Season: Series; Team; Position
2017: WSK Final Cup - 60 Mini; Formula K Junior Team; 7th
2018: WSK Champions Cup - 60 Mini; 32nd
WSK Final Cup - 60 Mini: 44th
WSK Super Master Series - 60 Mini: 20th
Andrea Margutti Trophy - 60 Mini: Formula K Junior Team; 6th
ROK Cup International Final - Mini ROK: 5th
Israel Karting Championship - Mini: 1st
2019: WSK Super Master Series - OK Junior; Formula K Junior Team; 41st
WSK Champions Cup - OK Junior: 6th
48° Trofeo delle Industrie - OK Junior: 18th
WSK Open Cup - OK Junior: 17th
Italian ACI Karting Championship - X30 Junior: 9th
Israel Karting Championship - Junior: 1st
2020: WSK Champions Cup - OK Junior; VDK Racing; 28th
WSK Super Master Series - OK Junior: 28th
FIA Karting Academy Trophy: Israel; 9th
Israel Karting Championship - Junior: 1st
2021: WSK Champions Cup - OK; VDK Racing; 18th
WSK Super Master Series - OK: 28th
WSK Euro Series - OK: 47th
WSK Open Cup - OK: 37th
Champions of the Future - OK: 14th
IAME Euro Series - X30 Senior: 50th
FIA Karting European Championship - OK: 14th
SKUSA SuperNationals XXIV - X30 Senior: TB Kart; 32nd
26° Trofeo Ayrton Senna - X30 Senior: 4th
2022: 27° South Garda Winter Cup - KZ2; 6th
FIA Motorsport Games - Karting - Sprint Senior: Israel; 3rd
Italian ACI Karting Championship - X30 Senior: TB Kart; 11th
IAME Euro Series - X30 Senior: TB Kart Racing; 5th
SKUSA SuperNationals XXV - X30 Senior: Racelab; 3rd
SKUSA SuperNationals XXV - KA100 Sr.: 36th
IAME Warriors Final - X30 Senior: TB Kart Racing Team; 12th
FIA Karting World Championship - KZ: 25th
IAME Winter Cup - X30 Senior: VDK Racing; 6th
2023: SKUSA SuperNationals XXVI - X30 Senior; Racelab; 4th

==Racing record==

===Racing career summary===

| Season | Series | Team | Races | Wins | Poles | F/Laps | Podiums | Points | Position |
| 2023 | Italian F4 Championship | Jenzer Motorsport | 21 | 0 | 0 | 0 | 0 | 16.5 | 17th |
| Formula 4 United States Championship | International Motorsport | 3 | 0 | 0 | 1 | 1 | 32 | 14th |
| 2024 | USF Juniors | International Motorsport | 16 | 3 | 4 | 2 | 6 | 278 | 4th |
| F4 Spanish Championship | Saintéloc Racing | 3 | 0 | 0 | 0 | 0 | 0 | NC† |
| GRS Team | 3 | 0 | 0 | 0 | 0 |
| FIA Motorsport Games Formula 4 Cup | Team Israel | 2 | 0 | 0 | 0 | 0 | N/A | 4th |
| 2025 | USF Pro 2000 Championship | TJ Speed Motorsports | 17 | 3 | 3 | 2 | 6 | 347 | 2nd |
| Eurocup-3 | Tecnicar by Amtog | 4 | 0 | 0 | 0 | 0 | 0 | NC† |
| 2025-26 | SMP F4 Winter Series | Formula K Russia | 1 | 1 | 1 | 1 | 1 | 34 | 11th |

† As Elkin was a guest driver, he was ineligible for points.
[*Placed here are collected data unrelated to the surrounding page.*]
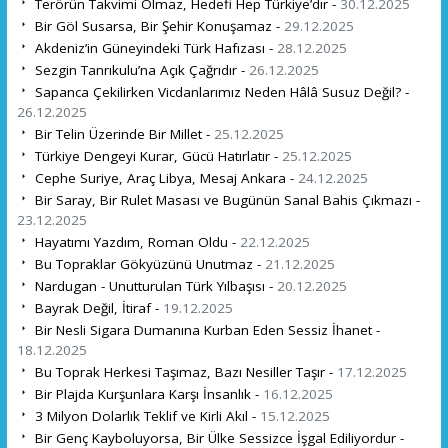
Terörün Takvimi Olmaz, Hedefi Hep Türkiye’dır -
30.12.2025
Bir Göl Susarsa, Bir Şehir Konuşamaz -
29.12.2025
Akdeniz’in Güneyindeki Türk Hafızası -
28.12.2025
Sezgin Tanrıkulu’na Açık Çağrıdır -
26.12.2025
Sapanca Çekilirken Vicdanlarımız Neden Hâlâ Susuz Değil? -
26.12.2025
Bir Telin Üzerinde Bir Millet -
25.12.2025
Türkiye Dengeyi Kurar, Gücü Hatırlatır -
25.12.2025
Cephe Suriye, Araç Libya, Mesaj Ankara -
24.12.2025
Bir Saray, Bir Rulet Masası ve Bugünün Sanal Bahis Çıkmazı -
23.12.2025
Hayatımı Yazdım, Roman Oldu -
22.12.2025
Bu Topraklar Gökyüzünü Unutmaz -
21.12.2025
Nardugan - Unutturulan Türk Yılbaşısı -
20.12.2025
Bayrak Değil, İtiraf -
19.12.2025
Bir Nesli Sigara Dumanına Kurban Eden Sessiz İhanet -
18.12.2025
Bu Toprak Herkesi Taşımaz, Bazı Nesiller Taşır -
17.12.2025
Bir Plajda Kurşunlara Karşı İnsanlık -
16.12.2025
3 Milyon Dolarlık Teklif ve Kirli Akıl -
15.12.2025
Bir Genç Kayboluyorsa, Bir Ülke Sessizce İşgal Ediliyordur -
^{*} Season still in progress.

=== Complete Italian F4 Championship results ===
(key) (Races in bold indicate pole position) (Races in italics indicate fastest lap)

Year: Team; 1; 2; 3; 4; 5; 6; 7; 8; 9; 10; 11; 12; 13; 14; 15; 16; 17; 18; 19; 20; 21; 22; DC; Points
2023: Jenzer Motorsport; IMO 1 11; IMO 2; IMO 3 Ret; IMO 4 13; MIS 1 20; MIS 2 14; MIS 3 Ret; SPA 1 13; SPA 2 10; SPA 3 Ret; MNZ 1 13; MNZ 2 9; MNZ 3 Ret; LEC 1 15; LEC 2 21; LEC 3 8; MUG 1 14; MUG 2 15; MUG 3 12; VLL 1 7; VLL 2 8; VLL 3 15; 17th; 16.5

=== Complete Formula 4 United States Championship results ===
(key) (Races in bold indicate pole position) (Races in italics indicate fastest lap)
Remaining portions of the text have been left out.